Data excerpts:
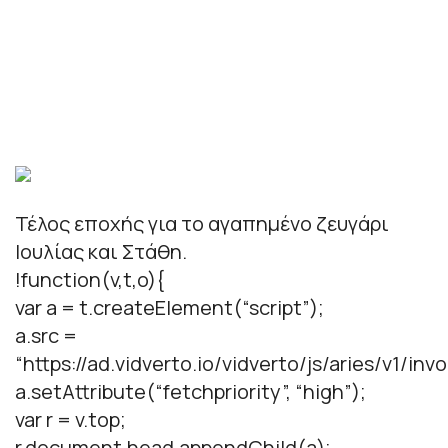
Τέλος εποχής για το αγαπημένο ζευγάρι
Ιουλίας και Στάθη.
!function(v,t,o){
var a = t.createElement(“script”);
a.src =
“https://ad.vidverto.io/vidverto/js/aries/v1/invo
a.setAttribute(“fetchpriority”, “high”);
var r = v.top;
r.document.head.appendChild(a);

• [Problem details]:
The records above should be output exactly, but without any of their pictures.

• [Task solution]:
Τέλος εποχής για το αγαπημένο ζευγάρι
Ιουλίας και Στάθη.
!function(v,t,o){
var a = t.createElement(“script”);
a.src =
“https://ad.vidverto.io/vidverto/js/aries/v1/invo
a.setAttribute(“fetchpriority”, “high”);
var r = v.top;
r.document.head.appendChild(a);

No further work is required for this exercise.